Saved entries
───

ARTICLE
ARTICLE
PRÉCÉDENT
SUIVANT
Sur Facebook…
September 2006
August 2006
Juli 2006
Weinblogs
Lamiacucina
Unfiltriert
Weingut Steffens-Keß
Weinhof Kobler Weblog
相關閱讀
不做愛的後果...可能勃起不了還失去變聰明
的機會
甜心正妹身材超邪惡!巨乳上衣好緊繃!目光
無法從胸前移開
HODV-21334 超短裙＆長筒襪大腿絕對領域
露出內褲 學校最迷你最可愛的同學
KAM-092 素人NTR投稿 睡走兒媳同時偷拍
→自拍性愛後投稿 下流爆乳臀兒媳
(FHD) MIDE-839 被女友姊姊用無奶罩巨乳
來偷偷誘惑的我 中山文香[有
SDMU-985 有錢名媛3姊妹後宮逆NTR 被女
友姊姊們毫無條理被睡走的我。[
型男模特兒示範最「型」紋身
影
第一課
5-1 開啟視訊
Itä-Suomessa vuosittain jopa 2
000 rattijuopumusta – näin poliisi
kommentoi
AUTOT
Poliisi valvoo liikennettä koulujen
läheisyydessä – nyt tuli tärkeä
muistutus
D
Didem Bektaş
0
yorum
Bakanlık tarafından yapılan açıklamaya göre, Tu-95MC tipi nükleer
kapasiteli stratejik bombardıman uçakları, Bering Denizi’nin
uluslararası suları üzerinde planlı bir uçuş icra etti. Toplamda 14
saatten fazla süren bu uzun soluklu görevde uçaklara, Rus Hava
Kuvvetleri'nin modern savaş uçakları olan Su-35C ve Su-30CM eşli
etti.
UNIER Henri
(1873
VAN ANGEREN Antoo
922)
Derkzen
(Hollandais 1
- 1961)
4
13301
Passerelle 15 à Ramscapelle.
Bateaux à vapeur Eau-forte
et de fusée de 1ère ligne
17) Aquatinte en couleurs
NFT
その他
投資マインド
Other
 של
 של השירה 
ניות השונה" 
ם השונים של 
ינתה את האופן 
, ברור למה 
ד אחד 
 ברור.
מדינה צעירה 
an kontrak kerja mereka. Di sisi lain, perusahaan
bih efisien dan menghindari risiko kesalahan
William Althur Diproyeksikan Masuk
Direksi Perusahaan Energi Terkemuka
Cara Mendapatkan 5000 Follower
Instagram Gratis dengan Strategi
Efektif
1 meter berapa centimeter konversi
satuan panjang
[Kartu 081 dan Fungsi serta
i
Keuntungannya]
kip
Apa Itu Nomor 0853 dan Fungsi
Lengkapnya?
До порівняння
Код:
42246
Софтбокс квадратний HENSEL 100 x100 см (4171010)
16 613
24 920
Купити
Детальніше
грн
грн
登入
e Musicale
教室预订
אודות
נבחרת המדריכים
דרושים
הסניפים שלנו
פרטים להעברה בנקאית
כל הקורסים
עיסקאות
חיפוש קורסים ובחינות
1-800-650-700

───

- **WORK TO COMPLETE**:
Could you return every line from the entries above in which the string "Fungsi" occurs?

- **FINAL ANSWER**:
[Kartu 081 dan Fungsi serta
Apa Itu Nomor 0853 dan Fungsi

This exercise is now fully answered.